_Task to carry out_:
Transcribe the data in full and exactly, omitting any pictures.

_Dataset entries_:
┌──

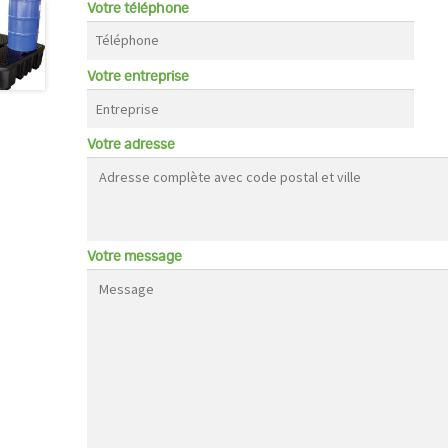
Votre téléphone
Votre entreprise
Votre adresse
Votre message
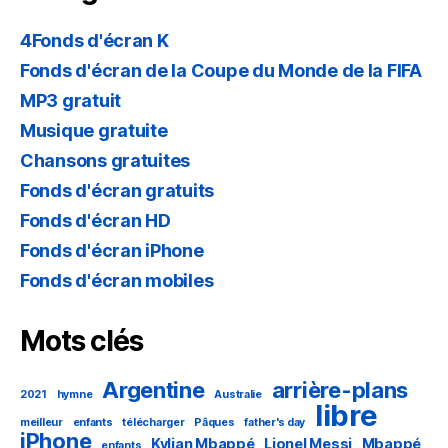
4Fonds d'écran K
Fonds d'écran de la Coupe du Monde de la FIFA
MP3 gratuit
Musique gratuite
Chansons gratuites
Fonds d'écran gratuits
Fonds d'écran HD
Fonds d'écran iPhone
Fonds d'écran mobiles
Mots clés
Argentine
arrière-plans
2021
hymne
Australie
libre
meilleur
enfants
télécharger
Pâques
father's day
iPhone
Kylian Mbappé
Lionel Messi
Mbappé
enfants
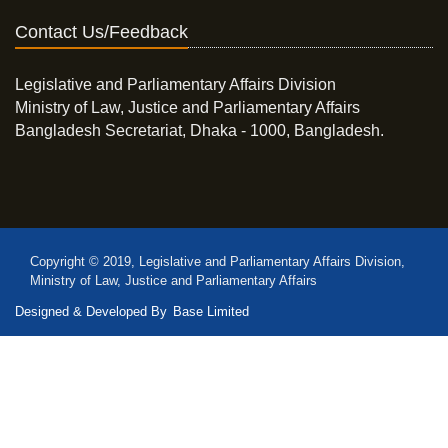
Contact Us/Feedback
Legislative and Parliamentary Affairs Division
Ministry of Law, Justice and Parliamentary Affairs
Bangladesh Secretariat, Dhaka - 1000, Bangladesh.
Copyright © 2019, Legislative and Parliamentary Affairs Division,
Ministry of Law, Justice and Parliamentary Affairs
Designed & Developed By
Base Limited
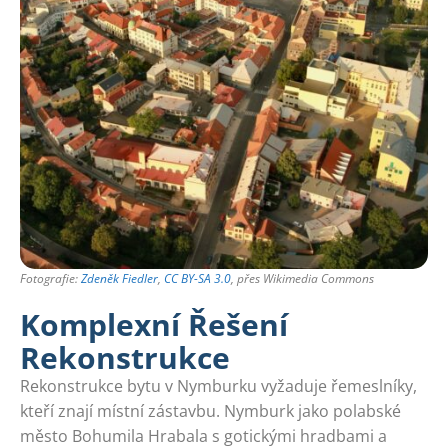
Fotografie:
Zdeněk Fiedler
,
CC BY-SA 3.0
, přes Wikimedia Commons
Komplexní Řešení
Rekonstrukce
Rekonstrukce bytu v Nymburku vyžaduje řemeslníky,
kteří znají místní zástavbu. Nymburk jako polabské
město Bohumila Hrabala s gotickými hradbami a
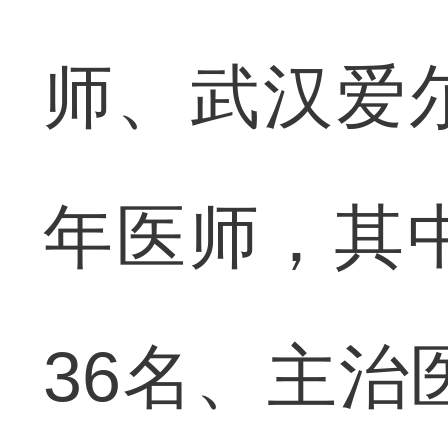
师、武汉爱
年医师，其
36名、主治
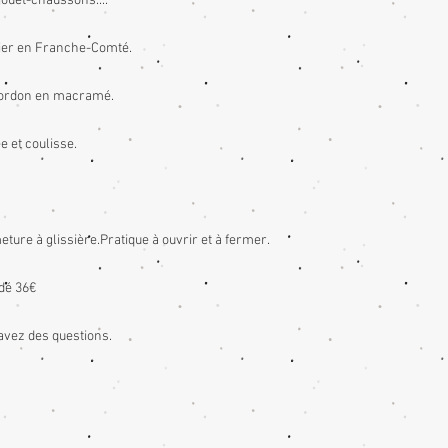
jouet-chaussons....
elier en Franche-Comté.
n cordon en macramé.
e et coulisse.
ture à glissière.Pratique à ouvrir et à fermer.
dé 36€
avez des questions.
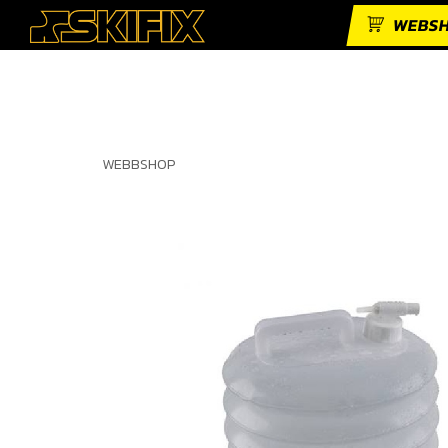
WEBS
WEBBSHOP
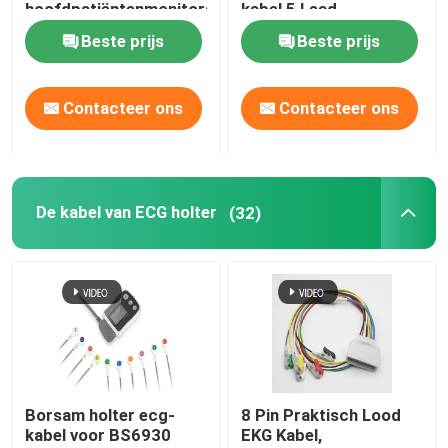
hoofdpatiëntenmonitors
kabel 5 Lead
Beste prijs
Beste prijs
Contacteer ons
Contacteer ons
De kabel van ECG holter
(32)
Borsam holter ecg-
8 Pin Praktisch Lood
kabel voor BS6930
EKG Kabel,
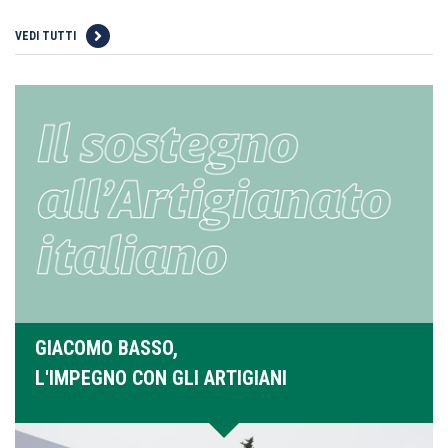
VEDI TUTTI
GIACOMO BASSO,
L'IMPEGNO CON GLI ARTIGIANI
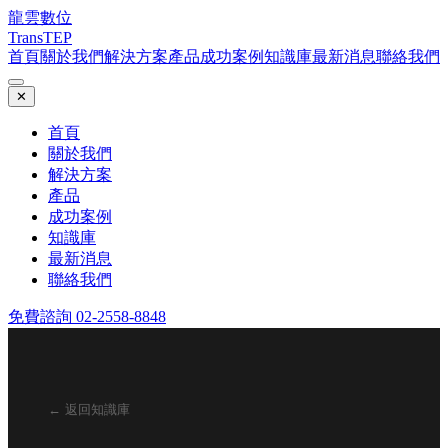
龍雲數位
TransTEP
首頁
關於我們
解決方案
產品
成功案例
知識庫
最新消息
聯絡我們
✕
首頁
關於我們
解決方案
產品
成功案例
知識庫
最新消息
聯絡我們
免費諮詢 02-2558-8848
← 返回知識庫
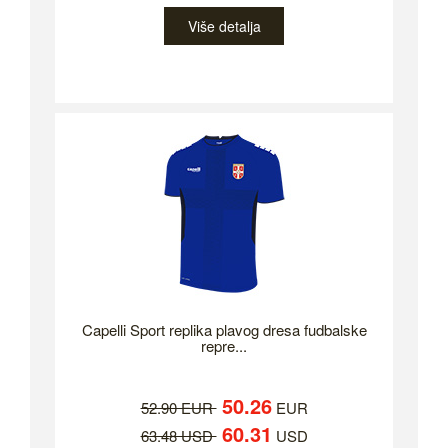
Više detalja
Capelli Sport replika plavog dresa fudbalske
repre...
50.26
52.90 EUR
EUR
60.31
63.48 USD
USD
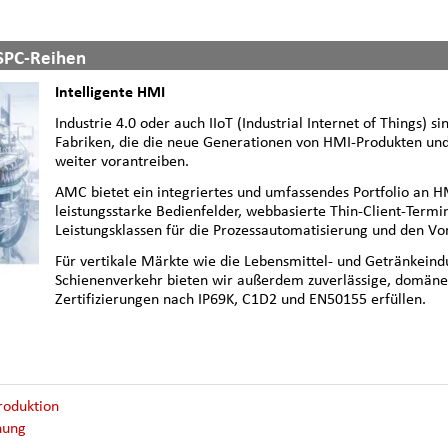
 SPC-Reihen
Intelligente HMI
Industrie 4.0 oder auch IIoT (Industrial Internet of Things) s
Fabriken, die die neue Generationen von HMI-Produkten und
weiter vorantreiben.
AMC bietet ein integriertes und umfassendes Portfolio an 
leistungsstarke Bedienfelder, webbasierte Thin-Client-Termin
Leistungsklassen für die Prozessautomatisierung und den Vo
Für vertikale Märkte wie die Lebensmittel- und Getränkeindu
Schienenverkehr bieten wir außerdem zuverlässige, domänen
Zertifizierungen nach IP69K, C1D2 und EN50155 erfüllen.
Produktion
hung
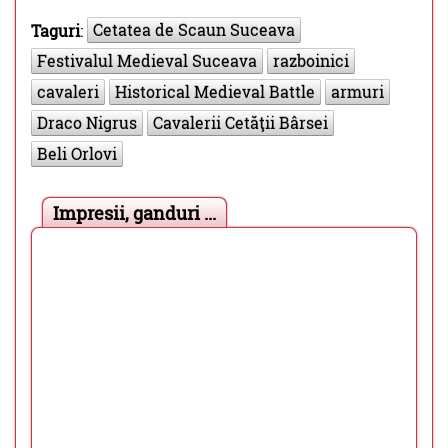
Cetatea de Scaun Suceava
Taguri
:
Festivalul Medieval Suceava
razboinici
cavaleri
Historical Medieval Battle
armuri
Draco Nigrus
Cavalerii Cetăţii Bârsei
Beli Orlovi
Impresii, ganduri ...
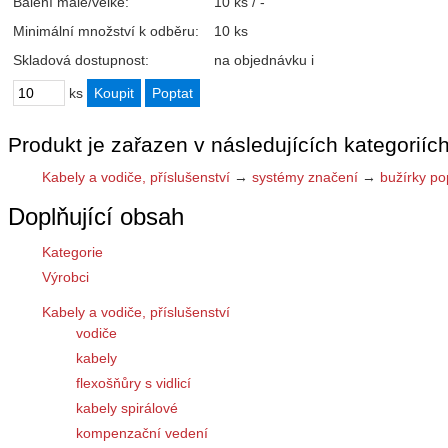
Balení malé/velké:
10 ks / -
Minimální množství k odběru:
10 ks
Skladová dostupnost:
na objednávku
i
ks
Produkt je zařazen v následujících kategoriích
Kabely a vodiče, příslušenství
→
systémy značení
→
bužírky po
Doplňující obsah
Kategorie
Výrobci
Kabely a vodiče, příslušenství
vodiče
kabely
flexošňůry s vidlicí
kabely spirálové
kompenzační vedení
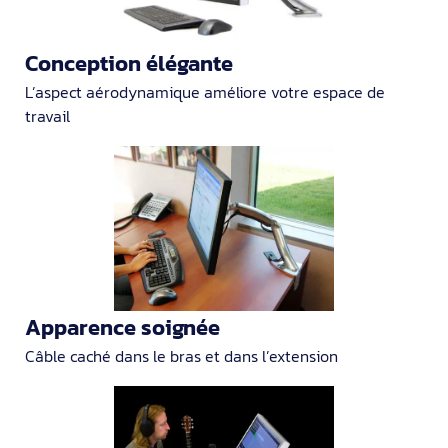
Conception élégante
L’aspect aérodynamique améliore votre espace de
travail
Apparence soignée
Câble caché dans le bras et dans l’extension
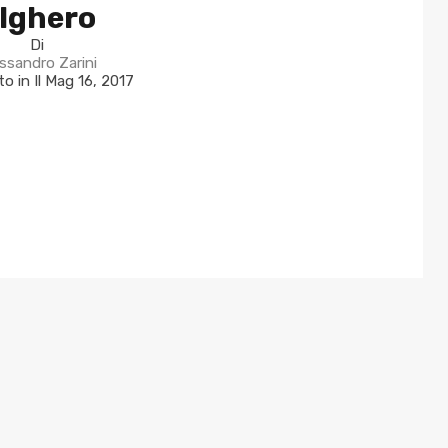
lghero
Di
ssandro Zarini
o in Il
Mag 16, 2017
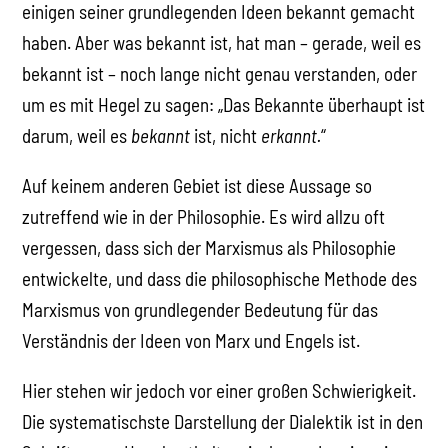
einigen seiner grundlegenden Ideen bekannt gemacht
haben. Aber was bekannt ist, hat man – gerade, weil es
bekannt ist – noch lange nicht genau verstanden, oder
um es mit Hegel zu sagen: „Das Bekannte überhaupt ist
darum, weil es
bekannt
ist, nicht
erkannt.
“
Auf keinem anderen Gebiet ist diese Aussage so
zutreffend wie in der Philosophie. Es wird allzu oft
vergessen, dass sich der Marxismus als Philosophie
entwickelte, und dass die philosophische Methode des
Marxismus von grundlegender Bedeutung für das
Verständnis der Ideen von Marx und Engels ist.
Hier stehen wir jedoch vor einer großen Schwierigkeit.
Die systematischste Darstellung der Dialektik ist in den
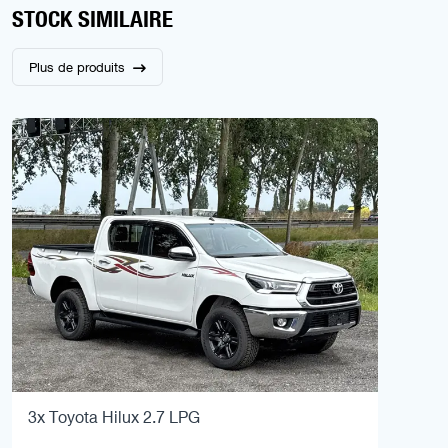
STOCK SIMILAIRE
Plus de produits
3x Toyota Hilux 2.7 LPG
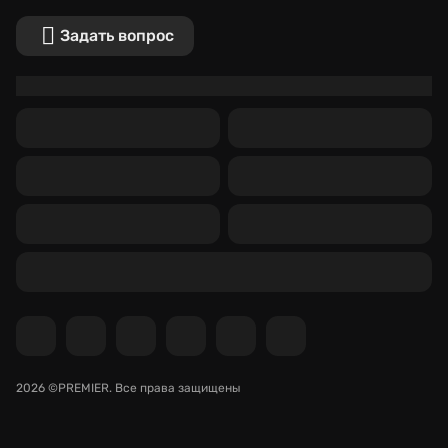
Задать вопрос
2026 ©PREMIER.
Все права защищены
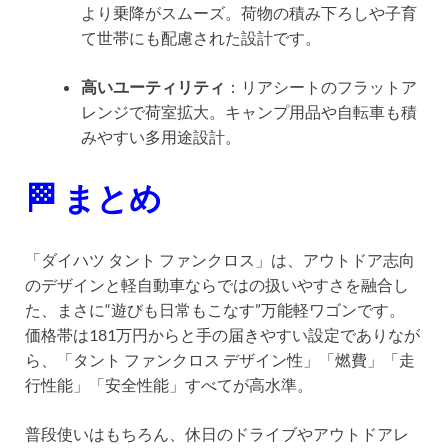
より乗降がスムーズ。荷物の積み下ろしや子育
て世帯にも配慮された設計です。
高いユーティリティ
：リアシートのフラットア
レンジで荷室拡大。キャンプ用品や自転車も積
みやすい多用途設計。
🏁 まとめ
「ダイハツ タント ファンクロス」は、アウトドア志向
のデザインと軽自動車ならではの扱いやすさを融合し
た、まさに“遊びも日常もこなす”万能軽ワゴンです。
価格帯は181万円からと手の届きやすい設定でありなが
ら、「タント ファンクロス デザイン性」「燃費」「走
行性能」「安全性能」すべてが高水準。
普段使いはもちろん、休日のドライブやアウトドアレ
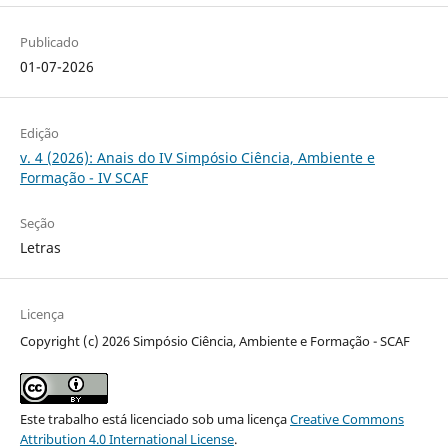
Publicado
01-07-2026
Edição
v. 4 (2026): Anais do IV Simpósio Ciência, Ambiente e
Formação - IV SCAF
Seção
Letras
Licença
Copyright (c) 2026 Simpósio Ciência, Ambiente e Formação - SCAF
Este trabalho está licenciado sob uma licença
Creative Commons
Attribution 4.0 International License
.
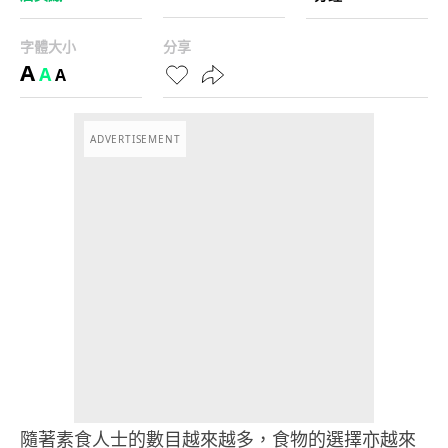
字體大小
分享
A
A
A
ADVERTISEMENT
隨著素食人士的數目越來越多，食物的選擇亦越來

└──

_The answer_:
Votre téléphone
Votre entreprise
Votre adresse
Votre message
4Fonds d'écran K
Fonds d'écran de la Coupe du Monde de la FIFA
MP3 gratuit
Musique gratuite
Chansons gratuites
Fonds d'écran gratuits
Fonds d'écran HD
Fonds d'écran iPhone
Fonds d'écran mobiles
Mots clés
Argentine
arrière-plans
2021
hymne
Australie
libre
meilleur
enfants
télécharger
Pâques
father's day
iPhone
Kylian Mbappé
Lionel Messi
Mbappé
enfants
Contact Us/Feedback
Legislative and Parliamentary Affairs Division
Ministry of Law, Justice and Parliamentary Affairs
Bangladesh Secretariat, Dhaka - 1000, Bangladesh.
Copyright © 2019, Legislative and Parliamentary Affairs Division,
Ministry of Law, Justice and Parliamentary Affairs
Designed & Developed By
Base Limited
Fotografie:
Zdeněk Fiedler
,
CC BY-SA 3.0
, přes Wikimedia Commons
Komplexní Řešení
Rekonstrukce
Rekonstrukce bytu v Nymburku vyžaduje řemeslníky,
kteří znají místní zástavbu. Nymburk jako polabské
město Bohumila Hrabala s gotickými hradbami a
师、武汉爱
年医师，其
36名、主治
jouet-chaussons....
elier en Franche-Comté.
n cordon en macramé.
e et coulisse.
ture à glissière.Pratique à ouvrir et à fermer.
dé 36€
avez des questions.
WEBS
WEBBSHOP
hoofdpatiëntenmonitors
kabel 5 Lead
Beste prijs
Beste prijs
Contacteer ons
Contacteer ons
De kabel van ECG holter
(32)
Borsam holter ecg-
8 Pin Praktisch Lood
kabel voor BS6930
EKG Kabel,
VEDI TUTTI
GIACOMO BASSO,
L'IMPEGNO CON GLI ARTIGIANI
龍雲數位
TransTEP
首頁
關於我們
解決方案
產品
成功案例
知識庫
最新消息
聯絡我們
✕
首頁
關於我們
解決方案
產品
成功案例
知識庫
最新消息
聯絡我們
免費諮詢 02-2558-8848
← 返回知識庫
Više detalja
Capelli Sport replika plavog dresa fudbalske
repre...
50.26
52.90 EUR
EUR
60.31
63.48 USD
USD
 SPC-Reihen
Intelligente HMI
Industrie 4.0 oder auch IIoT (Industrial Internet of Things) s
Fabriken, die die neue Generationen von HMI-Produkten und
weiter vorantreiben.
AMC bietet ein integriertes und umfassendes Portfolio an 
leistungsstarke Bedienfelder, webbasierte Thin-Client-Termin
Leistungsklassen für die Prozessautomatisierung und den Vo
Für vertikale Märkte wie die Lebensmittel- und Getränkeindu
Schienenverkehr bieten wir außerdem zuverlässige, domänen
Zertifizierungen nach IP69K, C1D2 und EN50155 erfüllen.
Produktion
hung
Cetatea de Scaun Suceava
Taguri
:
Festivalul Medieval Suceava
razboinici
cavaleri
Historical Medieval Battle
armuri
Draco Nigrus
Cavalerii Cetăţii Bârsei
Beli Orlovi
Impresii, ganduri ...
Balení malé/velké:
10 ks / -
Minimální množství k odběru:
10 ks
Skladová dostupnost:
na objednávku
i
ks
Produkt je zařazen v následujících kategoriích
Kabely a vodiče, příslušenství
→
systémy značení
→
bužírky po
Doplňující obsah
Kategorie
Výrobci
Kabely a vodiče, příslušenství
vodiče
kabely
flexošňůry s vidlicí
kabely spirálové
kompenzační vedení
Conception élégante
L’aspect aérodynamique améliore votre espace de
travail
Apparence soignée
Câble caché dans le bras et dans l’extension
lghero
Di
ssandro Zarini
o in Il
Mag 16, 2017
einigen seiner grundlegenden Ideen bekannt gemacht
haben. Aber was bekannt ist, hat man – gerade, weil es
bekannt ist – noch lange nicht genau verstanden, oder
um es mit Hegel zu sagen: „Das Bekannte überhaupt ist
darum, weil es
bekannt
ist, nicht
erkannt.
“
Auf keinem anderen Gebiet ist diese Aussage so
zutreffend wie in der Philosophie. Es wird allzu oft
vergessen, dass sich der Marxismus als Philosophie
entwickelte, und dass die philosophische Methode des
Marxismus von grundlegender Bedeutung für das
Verständnis der Ideen von Marx und Engels ist.
Hier stehen wir jedoch vor einer großen Schwierigkeit.
Die systematischste Darstellung der Dialektik ist in den
STOCK SIMILAIRE
Plus de produits
3x Toyota Hilux 2.7 LPG
Задать вопрос
2026 ©PREMIER.
Все права защищены
より乗降がスムーズ。荷物の積み下ろしや子育
て世帯にも配慮された設計です。
高いユーティリティ
：リアシートのフラットア
レンジで荷室拡大。キャンプ用品や自転車も積
みやすい多用途設計。
🏁 まとめ
「ダイハツ タント ファンクロス」は、アウトドア志向
のデザインと軽自動車ならではの扱いやすさを融合し
た、まさに“遊びも日常もこなす”万能軽ワゴンです。
価格帯は181万円からと手の届きやすい設定でありなが
ら、「タント ファンクロス デザイン性」「燃費」「走
行性能」「安全性能」すべてが高水準。
普段使いはもちろん、休日のドライブやアウトドアレ
Publicado
01-07-2026
Edição
v. 4 (2026): Anais do IV Simpósio Ciência, Ambiente e
Formação - IV SCAF
Seção
Letras
Licença
Copyright (c) 2026 Simpósio Ciência, Ambiente e Formação - SCAF
Este trabalho está licenciado sob uma licença
Creative Commons
Attribution 4.0 International License
.
字體大小
分享
A
A
A
ADVERTISEMENT
隨著素食人士的數目越來越多，食物的選擇亦越來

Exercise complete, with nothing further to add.